Attention to idealized relationship portrayals on Facebook

Facebook is a virtual hotbed for social comparison. People post information about their relationships on Facebook, making it available for other users to compare. However, the content they share represents the most positive characteristics of those relationships, thereby presenting an inflated, or idealized view of normal romantic bonds. Those with low self-esteem evaluate their relationships more negatively after exposure to idealized relationship portrayals on Facebook, but it is unclear whether individual differences in motivation to engage in relationship social comparison (directed visual attention to the idealized content) cause this effect or whether those high in self-esteem and those low in self-esteem simply assess the social comparison content differently.

Clark, A., *Nida, A., & Robinson, K. (2016, March)

We showed that those with low self-esteem were not disproportionately affected by the type of information viewed on Facebook but they assess social comparison content differently than those with high self-esteem.
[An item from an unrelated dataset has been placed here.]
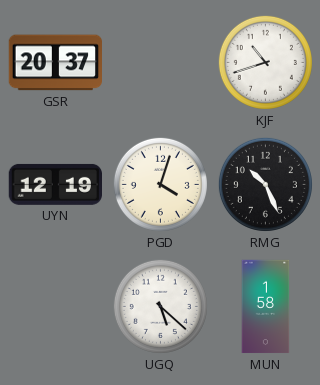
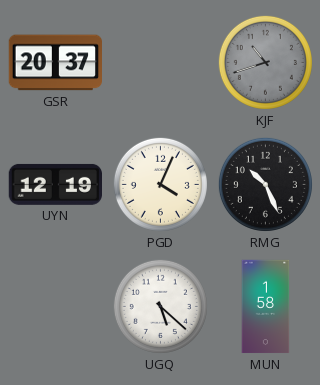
KJF dial: white -> grey
PGD: 4:03 -> 4:04
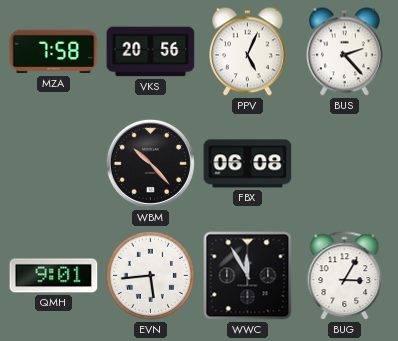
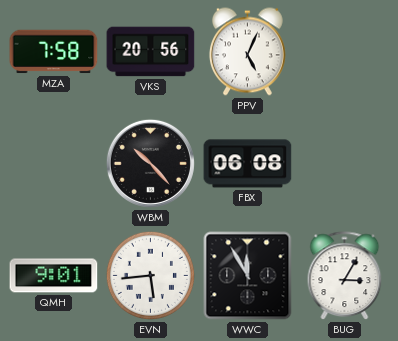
BUS: 2:23 -> none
  • Funded by a $1,500 award from the Faculty Elevator Competition

  • Presented poster at the 2016 meeting of the Southeastern Psychological Society

 

 

Developing Interprofessional Competency

As the project evaluator for the HRSA funded program Providing Advanced, Culturally Competent Care through Clinical Training (PACT4) I developed program evaluation instruments and protocols for data collection, worked with project personnel in securing IRB approvals, implemented data collection procedures, set up data management, analyzed of data, attended interprofessional team meetings and wrote reports of findings.  
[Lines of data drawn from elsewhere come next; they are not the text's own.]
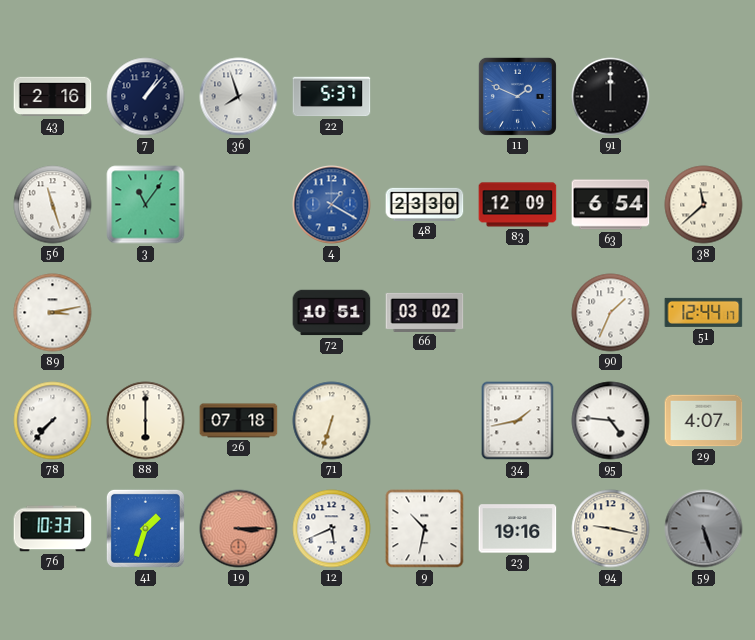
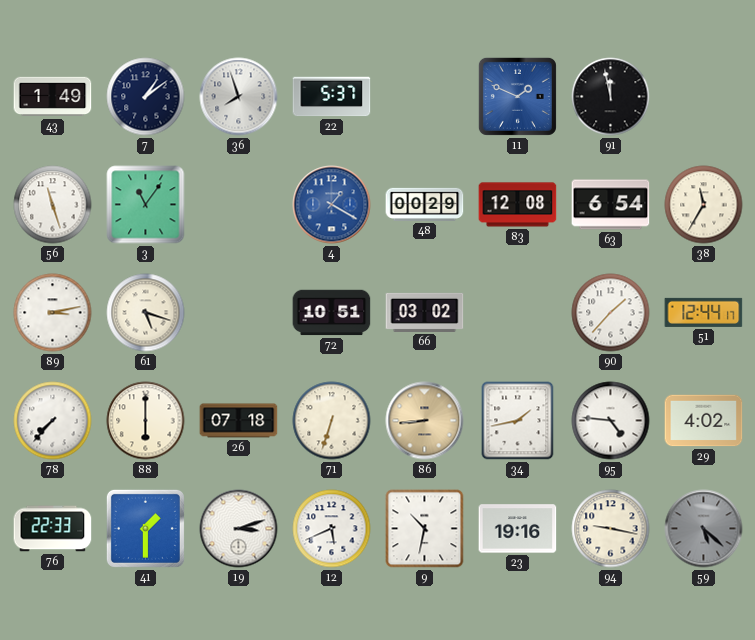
43: 2:16 -> 1:49
7: 1:07 -> 1:09
91: 12:00 -> 11:58
48: 23:30 -> 00:29
83: 12:09 -> 12:08
38: 11:38 -> 11:35
61: none -> 5:18
90: 1:34 -> 1:37
86: none -> 8:44
29: 4:07 -> 4:02
76: 10:33 -> 22:33
41: 1:33 -> 1:30
19: 3:15 -> 3:12
19 dial: salmon -> white
59: 5:27 -> 5:22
My effort on this project resulted in:

  • Peer-reviewed publication in the Journal of Gerontological Nursing

  • Four poster presentations at regional and national conferences

  • Conference breakout session titled: Interprofessional Guide to Supporting Older Adults with Cognitive Impairment

  • Learning module on Mental Health Issues in Older Adults

Jackson, J., Clark, A., Pearse, L., Miller, A. E., Stanfield, H., & Cunningham, C. J. L. (2017)

The work we did with this grant inspired our team of collaborators to develop a proposal titled: Preceptor Development for Systematic Advanced Clinical Training (PDS-ACT).  In this program we proposed to 1) establishing a teaching coalition to develop, implement, evaluate, and disseminate evidence-based models of practice by advanced practice RNs in the region; 2) increasing the pool of competent clinical preceptors; 3) expand the preparation of FNP students and an interprofessional preceptor group utilizing technology-enhanced education curriculum and development strategies; and 4) improve the readiness to practice of FNP students by engaging in culturally competent and diverse community-based clinical experiences.  Our HRSA ANE funding application where we sought $1,761,131 was approved but not funded.